Moins de 40 lignes de codes nous permettent donc d'archiver, de sauvegarder et de citer plusieurs millions d'emails parmi les centaines de listes de diffusion de l'archive MARC... Une bonne affaire en somme !

Conclusion

Il ne vous reste plus qu'à récolter les fruits de votre dur labeur. Enregistrez votre translator 6, fermez Scaffold et rechargez la page cible. Zotero devrait à présent reconnaître la source de données :

L'icône de Zotero signale la source de données

Zotero reconnaît maintenant la source de données !

Vous pouvez trouver l'ensemble de mes translators dans mon dépôt Github.

Bien sûr, l'exemple présenté ici reste extrêmement simple. Je vous invite à lire le code de translators plus complexes pour trouver des pistes d'amélioration, par exemple dans le repo officiel. Dans un futur billet, j'aborderai la question des tests systématiques des translators, qui vous permettra de créer des traducteurs plus robustes.


  1. Pour une introduction en français, voir les encadrés méthodologiques dans : Jean-Samuel Beuscart, Éric Dagiral, Sylvain Parasie, Sociologie d'internet, Armand Colin (2016), URL : http://www.armand-colin.com/sociologie-dinternet-9782200612429

  2. Linux Kernel Mailing List, consacré au développement du noyau Linux. Une des archives disponibles : http://lkml.iu.edu/hypermail/linux/kernel/index.html

  3. L'éditeur de code de Scaffold, plus que rudimentaire, rend très désagréable l'édition de translators longs ou complexes pour qui a l'habitude de travailler dans un éditeur performant. Je ne saurais trop vous recommander d'utiliser un éditeur de texte externe (neovim dans mon cas) une fois la phase d'apprentissage passée. 

  4. Si vous avez l'habitude d'utiliser console.log() pour débugger votre JavaScript, vous pouvez utiliser Zotero.debug() dans Scaffold pour obtenir le même résultat. Par exemple, en ajoutant l'instruction Zotero.debug(listTxt) et en appuyant sur "Run doWeb", le mot "git" devrait apparaître dans le panel de droite. 

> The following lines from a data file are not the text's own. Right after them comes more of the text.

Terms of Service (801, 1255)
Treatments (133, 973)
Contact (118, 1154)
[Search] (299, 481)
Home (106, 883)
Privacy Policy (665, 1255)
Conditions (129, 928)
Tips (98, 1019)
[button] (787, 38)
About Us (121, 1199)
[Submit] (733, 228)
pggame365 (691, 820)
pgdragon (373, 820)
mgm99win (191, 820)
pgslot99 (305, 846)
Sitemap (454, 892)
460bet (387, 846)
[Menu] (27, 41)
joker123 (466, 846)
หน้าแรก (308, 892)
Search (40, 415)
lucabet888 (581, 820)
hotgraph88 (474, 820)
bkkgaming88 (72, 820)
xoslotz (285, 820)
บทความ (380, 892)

  5. Pour des raisons de gestion de bibliographie dans LaTeX, je garde le nom de l'archive email à la fois dans shortTitle et libraryCatalog. C'est un bricolage personnel dont vous pouvez vous passer. 

  6. Le fichier complet du translator est enregistré dans un dossier "translators" de votre répertoire Zotero (cf. documentation).